23 de diciembre de 2010

Cortá con el corte

Supongamos que me cagaron con la factura del cable. O que no me aumentaron el sueldo en la medida que yo esperaba. Supongamos que no estoy de acuerdo con la construcción de más edificios en mi barrio o que, como miembro de la “Asociación Amigos de la plaza Flor de la V” estoy enojado porque los perros defecan en la acera a pesar de los carteles que yo mismo pinte con mucho esfuerzo y dedicación.
Supongamos que por alguno de estos motivos u otros similares decido, respaldado por mis derechos de ciudadano, cortar una avenida en señal de protesta. Me junto con pares, abanderados de la causa que defiendo y me paro en el medio de la avenida impidiendo el paso del tránsito vehicular. Se perfectamente que la gente que va con su auto por la avenida rumbo a su trabajo, al supermercado, al sex shop o al masajista, tiene también derecho a transitar libremente, pero a mí, en ese momento, mi reclamo me parece tan importante, tan genuino, tan épico que el malestar que le pueda causar a mis semejantes, digamos, me chupa un huevo.
Supongamos que en simultaneo, otras personas en la ciudad, amparadas en el derecho a manifestarse libremente, deciden también, cortar calles, avenidas e incluso veredas.
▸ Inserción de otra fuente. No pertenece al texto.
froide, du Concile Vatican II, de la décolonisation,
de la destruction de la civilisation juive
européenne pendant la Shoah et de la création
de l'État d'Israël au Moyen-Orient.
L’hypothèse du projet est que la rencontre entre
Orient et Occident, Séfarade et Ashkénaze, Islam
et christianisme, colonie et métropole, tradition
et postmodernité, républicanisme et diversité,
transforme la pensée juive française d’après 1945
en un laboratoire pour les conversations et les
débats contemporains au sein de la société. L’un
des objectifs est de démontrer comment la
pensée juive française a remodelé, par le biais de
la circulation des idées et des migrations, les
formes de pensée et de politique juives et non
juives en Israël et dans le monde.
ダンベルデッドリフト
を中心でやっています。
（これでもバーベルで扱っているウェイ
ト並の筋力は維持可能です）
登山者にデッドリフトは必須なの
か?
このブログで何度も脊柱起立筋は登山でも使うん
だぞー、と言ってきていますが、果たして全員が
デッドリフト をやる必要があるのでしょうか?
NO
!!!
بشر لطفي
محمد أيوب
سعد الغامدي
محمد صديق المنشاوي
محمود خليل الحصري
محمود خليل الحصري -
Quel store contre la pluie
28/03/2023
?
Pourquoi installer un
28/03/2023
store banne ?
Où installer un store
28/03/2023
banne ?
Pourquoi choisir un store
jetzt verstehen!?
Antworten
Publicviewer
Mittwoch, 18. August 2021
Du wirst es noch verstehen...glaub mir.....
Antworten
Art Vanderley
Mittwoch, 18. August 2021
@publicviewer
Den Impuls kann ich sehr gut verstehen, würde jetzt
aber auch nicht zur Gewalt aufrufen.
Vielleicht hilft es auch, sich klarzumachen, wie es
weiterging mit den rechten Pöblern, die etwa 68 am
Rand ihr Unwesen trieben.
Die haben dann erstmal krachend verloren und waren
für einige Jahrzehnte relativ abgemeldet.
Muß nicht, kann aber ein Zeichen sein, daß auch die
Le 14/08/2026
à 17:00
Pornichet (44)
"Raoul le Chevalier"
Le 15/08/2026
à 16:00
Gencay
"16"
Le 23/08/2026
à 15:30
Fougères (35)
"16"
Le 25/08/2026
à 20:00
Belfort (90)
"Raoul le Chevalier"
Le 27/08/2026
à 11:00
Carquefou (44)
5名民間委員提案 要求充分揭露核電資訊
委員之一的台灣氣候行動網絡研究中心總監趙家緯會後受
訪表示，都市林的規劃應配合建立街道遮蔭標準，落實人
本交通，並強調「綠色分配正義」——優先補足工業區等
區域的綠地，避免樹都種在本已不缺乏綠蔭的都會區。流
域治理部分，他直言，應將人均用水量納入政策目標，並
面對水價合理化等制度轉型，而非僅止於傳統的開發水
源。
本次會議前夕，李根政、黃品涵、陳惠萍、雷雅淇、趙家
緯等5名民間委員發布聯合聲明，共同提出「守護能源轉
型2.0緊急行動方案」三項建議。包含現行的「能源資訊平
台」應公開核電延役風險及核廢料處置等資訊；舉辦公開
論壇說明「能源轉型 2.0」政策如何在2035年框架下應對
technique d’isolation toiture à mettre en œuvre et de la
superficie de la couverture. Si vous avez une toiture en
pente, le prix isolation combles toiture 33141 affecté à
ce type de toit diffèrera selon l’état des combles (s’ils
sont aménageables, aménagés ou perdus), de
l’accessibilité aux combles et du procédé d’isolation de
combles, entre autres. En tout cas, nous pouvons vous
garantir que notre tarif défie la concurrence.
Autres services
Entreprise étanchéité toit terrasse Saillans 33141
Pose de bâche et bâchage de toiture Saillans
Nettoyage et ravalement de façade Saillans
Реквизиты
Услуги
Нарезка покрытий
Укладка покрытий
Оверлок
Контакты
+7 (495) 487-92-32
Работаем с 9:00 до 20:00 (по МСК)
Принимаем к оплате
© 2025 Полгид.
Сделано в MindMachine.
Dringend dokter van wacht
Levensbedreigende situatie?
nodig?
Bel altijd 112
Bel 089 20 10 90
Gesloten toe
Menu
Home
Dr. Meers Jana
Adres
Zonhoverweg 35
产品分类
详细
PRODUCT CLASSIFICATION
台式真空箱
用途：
Suponiendo que todos tenemos al menos un motivo genuino que nos habilite a proceder dentro de los límites de la cultura del piquete, la ciudad se paralizaría. Millones de personas reclamarían algo, paradójicamente dirigiéndose a nadie.
Siguiendo en el terreno de las suposiciones, imaginemos que en esa ciudad, existe una fuerza que tiene como misión asegurar el bien y el orden dentro de la comunidad. La policía o una fuerza similar, digamos. Uno creería que un oficial, al ver desde afuera y con una visión más objetiva la situación nos debería en principio recomendar que en pos del orden público, utilicemos otras vías más efectivas para manifestar nuestro reclamo sin perjudicar a terceros . “Larga ese cartelito de mierda y anda a laburar o te cago a palazos, cornudo” hipotéticamente podría decir un uniformado intentando desalentar el corte. Pero supongamos que esto no ocurre. Que el uniformado no puede actuar. No lo dejan actuar. No quiere actuar. O lo que es peor, protege a los que provocan el corte del odio del resto de los ciudadanos. Diríamos que todo está el revés, que si esta situación ficticia fuera real seria tipica de un país de cuarta. Bueno, dejemos de suponer. Bienvenidos a Argentina.

1 comentario:

Diego Gutierrez dijo...

Despues de un año donde el promedio de piquetes y cortes en Buenos aires fue mas de uno por dia, con la llegada del verano que podia pasar? que los piquetes se trasladen a la costa!
Ayer los bañeros mas locos del mundo cortaron el acceso a la playa en Mar del Plata...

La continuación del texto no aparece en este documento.